I don’t know how much longer any of us can hold up.
I get the sinking thought I get every morning when I wake—that somewhere out there Peter is sick, in some grungy safe house, lying feverish and dehydrated and alone, coughing his lungs out, his comrades, afraid of being discovered, refusing to take him to the hospital, telling themselves if he dies it is Allah’s will.
My heart aches for him.
There is nothing I can do.
I look at my clock: twelve o’clock exactly.
When I don’t hear the noontime call for prayer from the mosque down the street, I realized the muezzin must be sick.
The muezzin call used to make me feel anxious, but its absence worries me more.
I lie in bed listening.
The city has become eerily quiet.
Buses no longer rumble down Montana, and many fewer cars.
No roar of planes overhead, or screams of children playing outside.
No lawn mowers or leaf blowers.
No motorcycles or thumping car stereos.
Just quiet.
The coo of the mourning dove.
The wind rustling in the palm trees.
And coughing.
Up and down the street you hear it, muffled through the closed windows.
The
Goldmans
who live in Mom’s studio are sick.
I brought them antibiotics from the hospital, and Mother makes sure they drink water, changes their sheets, controls their fevers with ice packs, and thumps their backs to loosen phlegm.
There is little more we can do.
Dad seems fine.
Cynthia stays in her room, but so far is symptom free.
Mother has the snuffles.
I order her to bed, but she drags on, making soup, sending out e-mails to her Flu Wardens, visiting neighbors.

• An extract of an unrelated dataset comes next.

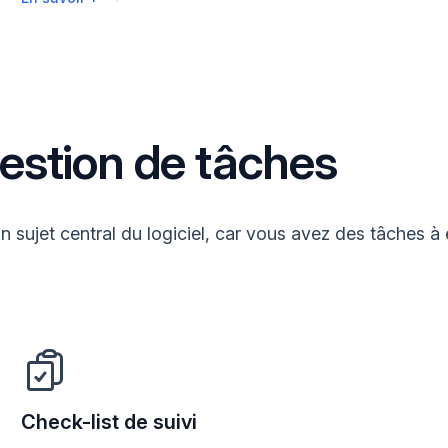
gestion de tâches
n sujet central du logiciel, car vous avez des tâches à 
Check-list de suivi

It’s useless to tell her to slow down.
I get dressed, check on the
Goldmans
, and head to work.
#
Monday, October 14, 2013
Snap, crackle, pop!
If it weren’t so disgusting, I’d laugh.
In some patients oxygen leaks through their lungs and makes dime-sized air pockets beneath the skin, first on the neck, then spreading over the body.
When we roll the patients over to change their sheets, they crackle and pop like crushed bubble wrap.

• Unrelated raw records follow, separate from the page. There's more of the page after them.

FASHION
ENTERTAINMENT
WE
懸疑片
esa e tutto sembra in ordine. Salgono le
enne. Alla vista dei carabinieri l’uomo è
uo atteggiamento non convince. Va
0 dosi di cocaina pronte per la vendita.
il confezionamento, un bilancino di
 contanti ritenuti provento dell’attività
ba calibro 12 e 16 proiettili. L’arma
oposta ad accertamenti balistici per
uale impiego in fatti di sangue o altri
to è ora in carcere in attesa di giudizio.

One nurse calls them her Rice
Crispi
patients.
All the doctors and nurses are getting delirious.
Our humor reflects our exhaustion.
Like most other LA hospitals, we have now stopped accepting patients.
Security officers guard the doors, shoving away fists full of dollars.
How desperate people must be to try to bribe their way into this death mill.
They refuse to leave.
The line wraps around the block.
As soon as the dead are carried away, a handful more are admitted.
Some die in line waiting.
Today I saw Sara
Jiluwis
sitting cross legged in the hallway cradling her five-year old daughter.
I had been hurrying down the hallway for a new shipment of antibiotics that had just arrived downstairs, but I stopped, frozen by her gaze.
I had come to think of her as my enemy, the woman who corrupted my sister’s mind.
“Please help us,” she said, or maybe it was only the look in her dark brown eyes, wide with fear, peering out from her
hijab
.
She was even more beautiful in her grief.
I felt no rancor toward her.
Nor pity.
I wanted her to stop looking at me.
If I felt anything toward her, I felt annoyed—a person I couldn’t ignore without feeling enormous guilt for my unjustified hate for her.